Sekarang pun saya dan suami masih belajar. Tapi bagi saya, hal terpenting sudah kami lakukan. Yaitu, MENYADARI bahwa kualitas hubungan kami harus bagus hingga selamanya dan bahwa kami adalah nomor satu untuk satu sama lain. Buat saya, dengan sadar bahwa hal tersebut itu penting, akan mempermudah kami untuk belajar ke level yang berikutnya.

Beruntungnya saya karena memiliki contoh nyata di hidup saya. Jika saya perhatikan dengan lebih dalam, ayah dan ibu saya secara tidak sadar telah menerapkan hal tersebut. Ibu saya SELALU mengutamakan kepentingan ayah saya di atas kepentingan saya dan adik saya, bahkan cucunya. Menurut saya bukan hal yang jelek ya, selama kepentingan saya atau adik saya masih bisa kami kerjakan sendiri dan masih ada alternatif lain dan bila pada saat yang bersamaan ayah saya butuh kehadiran ibu saya, ya kami berdua sudah default  mengerti. Bahkan ayah dan ibu saya sudah di tahap ga bisa kalo lama-lama berjauhan. Ayah saya terutama sih, walaupun terlihat tegas di luar, beliau tidak bisa lama-lama kalau musti berjauhan dari Ibu saya. Makanya, kalau Ibu saya mengunjungi saya sendiri di Jakarta, pasti tidak lama. Walaupun kadang-kadang Ibu saya ngomel karena masih kangen sama cucunya, secara tidak sadar mereka memiliki kualitas hubungan yang benar, paling tidak menurut saya.

Saya bahkan pernah hampir tidak pulang ke Surabaya karena pekerjaan padahal ayah saya sedang operasi karena serangan jantung. Ayah dan Ibu saya saat itu tidak memaksa saya untuk pulang, tapi saya kepikiran selama di kantor.
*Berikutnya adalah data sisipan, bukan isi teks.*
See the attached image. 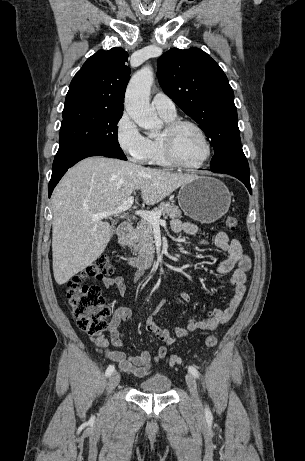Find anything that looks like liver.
<instances>
[{
	"label": "liver",
	"instance_id": "1",
	"mask_svg": "<svg viewBox=\"0 0 305 461\" xmlns=\"http://www.w3.org/2000/svg\"><path fill=\"white\" fill-rule=\"evenodd\" d=\"M194 177L104 157L76 164L51 199L55 281L66 283L105 250L112 228L103 219L91 220L90 215L115 210L137 190L144 203L154 205Z\"/></svg>",
	"mask_w": 305,
	"mask_h": 461
}]
</instances>
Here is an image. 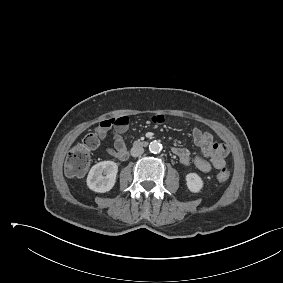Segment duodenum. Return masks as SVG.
Wrapping results in <instances>:
<instances>
[{"label":"duodenum","mask_w":283,"mask_h":283,"mask_svg":"<svg viewBox=\"0 0 283 283\" xmlns=\"http://www.w3.org/2000/svg\"><path fill=\"white\" fill-rule=\"evenodd\" d=\"M146 142H136L135 146H145Z\"/></svg>","instance_id":"duodenum-1"}]
</instances>
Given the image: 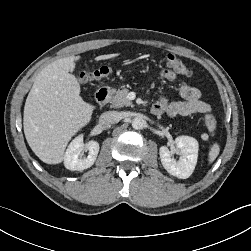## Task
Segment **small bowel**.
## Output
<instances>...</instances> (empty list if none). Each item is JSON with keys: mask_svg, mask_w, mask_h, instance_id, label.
Returning a JSON list of instances; mask_svg holds the SVG:
<instances>
[{"mask_svg": "<svg viewBox=\"0 0 251 251\" xmlns=\"http://www.w3.org/2000/svg\"><path fill=\"white\" fill-rule=\"evenodd\" d=\"M162 77L172 82L177 79L176 74L172 71L162 72ZM178 89L184 101L169 102L166 97L162 96L154 104L157 114L167 113L170 117H176L199 115L210 111V105L201 100V92L197 87L181 83Z\"/></svg>", "mask_w": 251, "mask_h": 251, "instance_id": "1", "label": "small bowel"}]
</instances>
Akhirnya bos saya mengizinkan saya untuk pulang dan saya langsung beli tiket pesawat untuk hari itu juga. Point nya adalah, bahwa mereka bisa menghadapi kehidupan berdua.
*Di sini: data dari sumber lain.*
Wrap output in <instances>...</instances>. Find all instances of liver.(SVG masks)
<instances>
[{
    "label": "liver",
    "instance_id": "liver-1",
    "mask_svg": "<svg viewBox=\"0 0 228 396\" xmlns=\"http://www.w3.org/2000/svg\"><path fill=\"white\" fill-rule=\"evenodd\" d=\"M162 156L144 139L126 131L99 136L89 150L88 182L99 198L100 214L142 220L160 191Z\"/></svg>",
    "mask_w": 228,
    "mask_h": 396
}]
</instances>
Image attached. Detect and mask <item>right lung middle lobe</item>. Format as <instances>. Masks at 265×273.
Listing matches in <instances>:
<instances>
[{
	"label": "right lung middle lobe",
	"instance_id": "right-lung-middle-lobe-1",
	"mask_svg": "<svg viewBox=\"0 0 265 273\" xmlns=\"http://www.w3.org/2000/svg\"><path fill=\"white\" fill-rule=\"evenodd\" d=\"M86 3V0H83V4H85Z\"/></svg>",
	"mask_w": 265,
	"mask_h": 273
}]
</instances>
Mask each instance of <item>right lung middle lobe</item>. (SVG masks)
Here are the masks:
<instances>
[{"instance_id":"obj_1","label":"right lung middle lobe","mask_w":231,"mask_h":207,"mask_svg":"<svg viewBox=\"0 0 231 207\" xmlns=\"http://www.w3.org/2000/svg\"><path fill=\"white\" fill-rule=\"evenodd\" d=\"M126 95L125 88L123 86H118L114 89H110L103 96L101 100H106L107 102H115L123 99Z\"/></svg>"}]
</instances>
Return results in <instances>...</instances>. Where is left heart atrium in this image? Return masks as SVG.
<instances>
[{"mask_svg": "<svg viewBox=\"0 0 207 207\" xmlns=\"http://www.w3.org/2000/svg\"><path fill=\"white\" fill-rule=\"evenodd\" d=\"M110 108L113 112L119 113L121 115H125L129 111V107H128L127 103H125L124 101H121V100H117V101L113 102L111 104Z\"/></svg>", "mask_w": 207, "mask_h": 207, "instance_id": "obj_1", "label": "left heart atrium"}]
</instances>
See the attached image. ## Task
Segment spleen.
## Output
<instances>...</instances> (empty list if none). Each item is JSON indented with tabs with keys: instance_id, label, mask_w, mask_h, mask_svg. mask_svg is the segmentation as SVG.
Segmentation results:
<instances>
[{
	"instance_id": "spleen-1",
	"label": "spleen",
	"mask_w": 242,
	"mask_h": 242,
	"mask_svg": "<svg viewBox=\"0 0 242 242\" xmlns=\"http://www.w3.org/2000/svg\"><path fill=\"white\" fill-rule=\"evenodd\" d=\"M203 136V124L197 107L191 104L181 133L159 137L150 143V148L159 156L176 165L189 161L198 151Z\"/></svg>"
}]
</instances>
Ini baru satu point yang saya baca dan saya harap bisa terapkan di hidup saya dan suami saya. Sayapun masih belajar. Masih banyaaaaaaakkkkkkkkk sekali pelajaran pernikahan yang saya masih super cupu banget. Kadang saya pun bingung, banyak sekali pertanyaan-pertanyaan di otak saya dan saya menuntut jawaban masuk akal, yang belum saya temukan dari siapapun. Hahahahaha namanya manusia pasti tidak akan pernah puas ya.